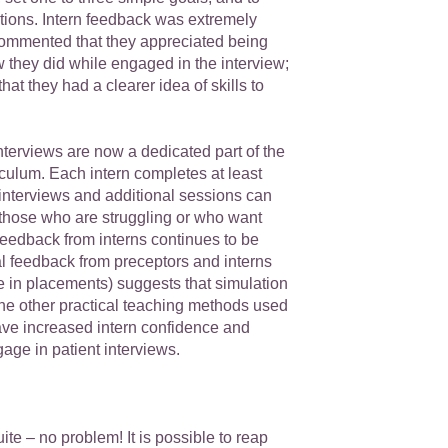
tions. Intern feedback was extremely
commented that they appreciated being
w they did while engaged in the interview;
hat they had a clearer idea of skills to
terviews are now a dedicated part of the
ulum. Each intern completes at least
interviews and additional sessions can
 those who are struggling or who want
Feedback from interns continues to be
al feedback from preceptors and interns
e in placements) suggests that simulation
the other practical teaching methods used
e increased intern confidence and
age in patient interviews.
ite – no problem! It is possible to reap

+-------+

AIM OF THE EXERCISE:
Scan the listing above and copy all lines containing the word "that".

RESULT FOR THIS EXERCISE:
commented that they appreciated being
e in placements) suggests that simulation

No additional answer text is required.